The best laid plans...or so the saying begins, did not figure in to the equation the secret blessings or the grace and fortitude of some American Airlines employees. The day before the flight, I got an email that said, "Katherine, check in now!". So I did. Then I went about my routine, getting the gallery ready for that night's 4th Friday reception. When I got home later that night, I busied myself with finishing the packing and laying out instructions for the house sitter/dog sitter. At 4:45 am, the alarm buzzed. Up and out.

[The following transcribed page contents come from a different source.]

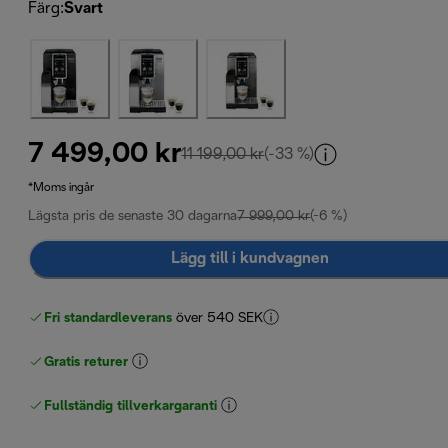
Färg
:
Svart
7 499,00 kr
ursprungligt pris 11 199,00
11 199,00 kr
(-33 %)
*Moms ingår
Lägsta pris de senaste 30 dagarna
7 999,00 kr
(-6 %)
Lägg till i kundvagnen
Fri standardleverans
över 540 SEK
Gratis returer
Fullständig tillverkargaranti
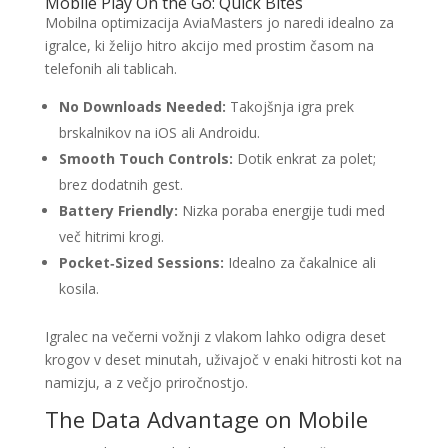
Mobile Play On the Go: Quick Bites
Mobilna optimizacija AviaMasters jo naredi idealno za
igralce, ki želijo hitro akcijo med prostim časom na
telefonih ali tablicah.
No Downloads Needed:
Takojšnja igra prek
brskalnikov na iOS ali Androidu.
Smooth Touch Controls:
Dotik enkrat za polet;
brez dodatnih gest.
Battery Friendly:
Nizka poraba energije tudi med
več hitrimi krogi.
Pocket‑Sized Sessions:
Idealno za čakalnice ali
kosila.
Igralec na večerni vožnji z vlakom lahko odigra deset
krogov v deset minutah, uživajoč v enaki hitrosti kot na
namizju, a z večjo priročnostjo.
The Data Advantage on Mobile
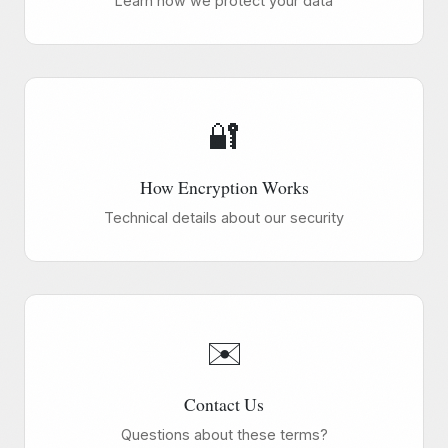
Learn how we protect your data
🔐
How Encryption Works
Technical details about our security
✉️
Contact Us
Questions about these terms?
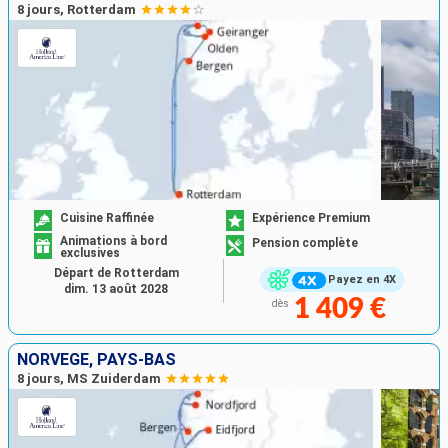
8 jours, Rotterdam
Cuisine Raffinée
Expérience Premium
Animations à bord
Pension complète
exclusives
Départ de Rotterdam
Payez en 4X
dim. 13 août 2028
1 409 €
dès
NORVÈGE, PAYS-BAS
8 jours, MS Zuiderdam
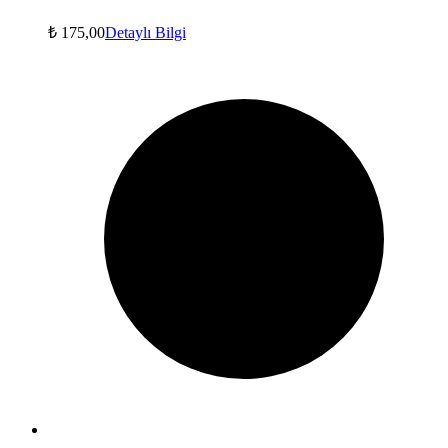
₺
175,00
Detaylı Bilgi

When I eventually got the airport I walked up to the self-serve machine and punched in my AAdvantage number. Up came my reservation and I clicked "check baggage only" since I had already checked in. After the spinning "working" came this message,"Katherine, we have a special offer for you today. Upgrade this flight!" What? Is this right? I'm not Gold, Platinum, or anything like that. Hmm. I did the math. Upgrade, plus get bag checked free. GREAT DEAL! so I clicked yes, slid my American Express card and whammo out came my first class boarding pass. Wahoo! Little did I know how thankful I would be for that, not foreseeing the odyssey that would follow.
As I snuggled in the nice seat in 1st Class I was greeted by a smiling face and the flight attendant said, "I'm Cari, what's your first name?" "Katherine" I smiled back. I watched as she introduced herself to other passengers and hung coats, then brought us each water or juice. Moments later the Captain said, " let's get everyone on and seated, we need to get moving to beat a thunderstorm." (or something to that effect) and we backed out from the gate a few minutes later at 10:40am. Up, up and up and the announcement came that the usual 1 hr 30 minute flight would take 2 hours or so as we were re-routed around the threatening cell. I settled back, glad for the "Special offer".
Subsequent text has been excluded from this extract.